ASTs and Type Check Analysis

CranCran77

unread,

Aug 20, 2008, 3:47:55 PM8/20/08

to

I am presently involved in a compiler project in C++ that is mirroring
the BASIC grammar extensively.

The early stages of this project is more of a proof of concept more
than diving too deeply into many extremities that will certainly prove
very challenging as this project moves forward. So far I've
developed a Lexer object that returns tokens to my Parser class. The
parser class currently reads these tokens and creates a very
simplistic AST tree.

For this proof of concept, I am using a very basic source file that
contains the following:

PRINT 2+3*6

As I indicated above, we're using BASIC like grammar. The above
example would simply print to the screen the value of "20" and end if
it were to be compiled and executed.

We've taken the Parser to the point where it is creating a very
simplistic AST tree which would look something much like the following
for our example:

CASTFunctionCall
+- CASTSimpleName
+- Name: PRINT
+- CASTExprList
+- List Size: 1
+- CASTBinaryExpr
+- Operation: '+'
+- CASTIntegerLiteral
+- Number: 2
+- CASTBinaryExpr
+- Operation: *
+- CASTIntegerLiteral
+- Number: 3
+- CASTIntegerLiteral
+- Number: 6

Naturally once the AST tree is created above, I need to use visitor
patterns to do a number of passes. Since my example is extremely
simple, I can see three passes required:

- Pass #1 : Type Analysis
- Pass #2 : Constant Folding
- Pass #3 : Code Generation

Am I off base here ?

Where I am currently getting caught is in the first two phases. What
is the ideal way to layer type information into the AST tree, followed
by constant folding, followed by any other checks prior to compile
time?

Keep in mind of course the next step will be to include variable
declarations and how to assign values to those variables and even
working with very simple function/procedure calls (both code specific
and external library calls to things like DLL functions).

Chris

Hans-Peter Diettrich

unread,

Aug 23, 2008, 7:11:27 PM8/23/08

to

CranCran77 schrieb:

> simple, I can see three passes required:
>
> - Pass #1 : Type Analysis
> - Pass #2 : Constant Folding
> - Pass #3 : Code Generation
>
> Am I off base here ?
>
> Where I am currently getting caught is in the first two phases. What
> is the ideal way to layer type information into the AST tree, followed
> by constant folding, followed by any other checks prior to compile
> time?

The efforts may depend on the actual brand of BASIC you're targeting.
When a variable can hold any type at any time, depending on the last
assignment, or depending on the last declaration passed in control
flow, a type analysis IMO will be quite fruitless.

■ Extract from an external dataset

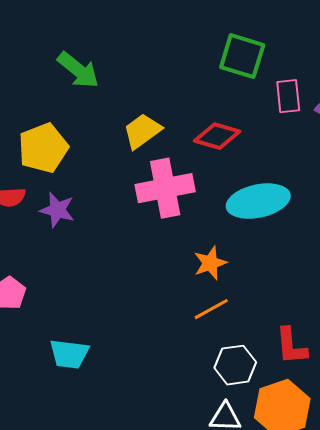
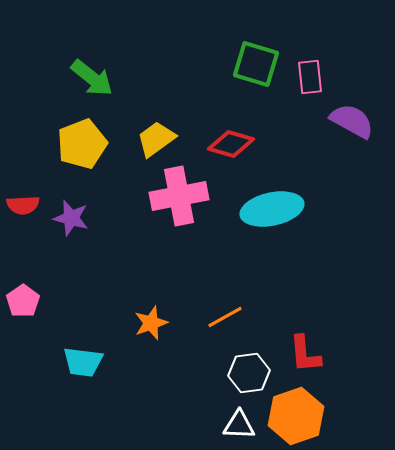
pink rectangle: (288, 96) -> (310, 77), moved
yellow pentagon: (43, 148) -> (82, 144), moved
orange star: (210, 263) -> (151, 323), moved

Otherwise, when the type of a variable is known at compile time, you
have the usual choice of up-/downcasting to the next applicable type in
expression evaluation. That's easy when numerical and textual (string)
data cannot be mixed. Otherwise you'll have to specify what the result
of e.g. 1+"1" shall be - it might be "11", 2, or some even more weird
result. That's one of the common pitfalls also in Java :-(

Even Microsoft couldn't find *valid* optimizations for Visual Basic,
that would result in significantly faster execution of compiled vs.
interpreted code.

DoDi

Arargh...@arargh.com

unread,

Aug 24, 2008, 3:47:01 PM8/24/08

to

On Sun, 24 Aug 2008 01:11:27 +0200, Hans-Peter Diettrich
<DrDiet...@aol.com> wrote:

<snip>

>Even Microsoft couldn't find *valid* optimizations for Visual Basic,
>that would result in significantly faster execution of compiled vs.
>interpreted code.

I am not sure that it is possible for any implementation of Basic,
considering the large number of run-time calls.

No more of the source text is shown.